Taken together, these findings further confirm that Omicron viruses are less effective than Delta viruses in antagonizing the host cell interferon response3 and that MDA5 is a major player in SARS-CoV-2 recognition4,6. Accordingly, elevated MDA5 levels were detected in the upper airways of SARS-CoV-2-infected individuals with mild or asymptomatic disease8. Since Delta has been found to display a similar level of interferon antagonism and sensitivity as previous SARS-CoV-2 variants9,10, the reduced interferon antagonism appears to be unique to Omicron.

Most notably, treatment with interferon-α, interferon-β, and interferon-γ revealed that the weaker interferon antagonism by Omicron virus isolates translates into a profoundly increased Omicron sensitivity to interferon treatment (Fig. 1e). Further experiments showed that antiviral interferon-β effects were further increased in combination with nirmatrelvir (the antivirally active agent in paxlovid), remdesivir, and EIDD-1931 (the active metabolite of molnupiravir) (Fig. 1f). Combination experiments using the Chou–Talalay approach11 indicated moderate synergism of interferon-β with remdesivir, synergism with nirmatrelvir, and strong synergism with EIDD-1931 (Fig. 1g, h). So far, clinical studies reported mixed outcomes in COVID-19 patients treated with different interferons12,13,14,15. Given the newly discovered substantially increased interferon sensitivity of Omicron viruses, interferons represent a promising option for the treatment of Omicron patients.

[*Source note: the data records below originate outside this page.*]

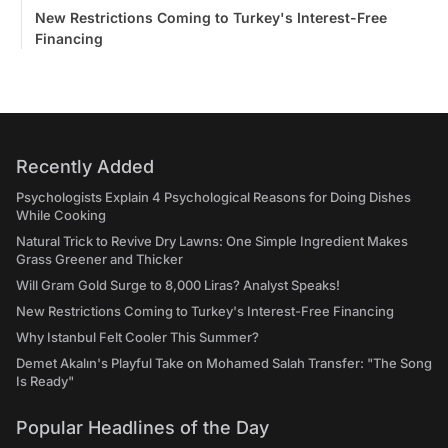
New Restrictions Coming to Turkey's Interest-Free
Financing
Recently Added
Psychologists Explain 4 Psychological Reasons for Doing Dishes
While Cooking
Natural Trick to Revive Dry Lawns: One Simple Ingredient Makes
Grass Greener and Thicker
Will Gram Gold Surge to 8,000 Liras? Analyst Speaks!
New Restrictions Coming to Turkey's Interest-Free Financing
Why Istanbul Felt Cooler This Summer?
Demet Akalın's Playful Take on Mohamed Salah Transfer: "The Song
Is Ready"
Popular Headlines of the Day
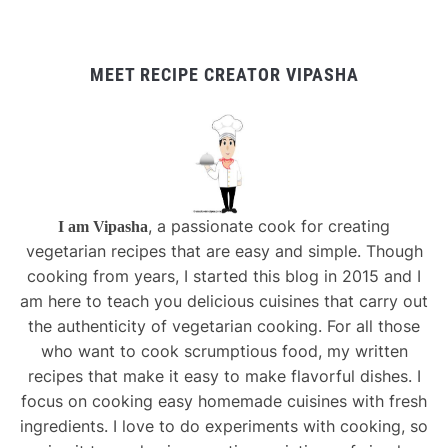
MEET RECIPE CREATOR VIPASHA
, a passionate cook for creating
I am Vipasha
vegetarian recipes that are easy and simple. Though
cooking from years, I started this blog in 2015 and I
am here to teach you delicious cuisines that carry out
the authenticity of vegetarian cooking. For all those
who want to cook scrumptious food, my written
recipes that make it easy to make flavorful dishes. I
focus on cooking easy homemade cuisines with fresh
ingredients. I love to do experiments with cooking, so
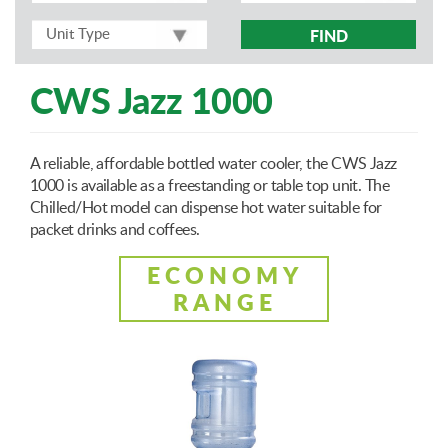
FIND
CWS Jazz 1000
A reliable, affordable bottled water cooler, the CWS Jazz
1000 is available as a freestanding or table top unit. The
Chilled/Hot model can dispense hot water suitable for
packet drinks and coffees.
ECONOMY
RANGE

In conclusion, we present further evidence that reduced interferon-antagonizing activity explains at least in part why Omicron variant infections are inherently less severe than infections with other SARS-CoV-2 variants. Sequence variations in the SARS-CoV-2 interferon antagonists nsp3, nsp12, nsp13, nsp14, M protein, the nucleocapsid protein, and/or ORF3a may contribute to these differences. Most importantly, this study shows that Omicron variant viruses display enhanced sensitivity to interferon treatment, which makes interferons promising therapeutic candidates for Omicron patients, in particular in combination with other antiviral agents.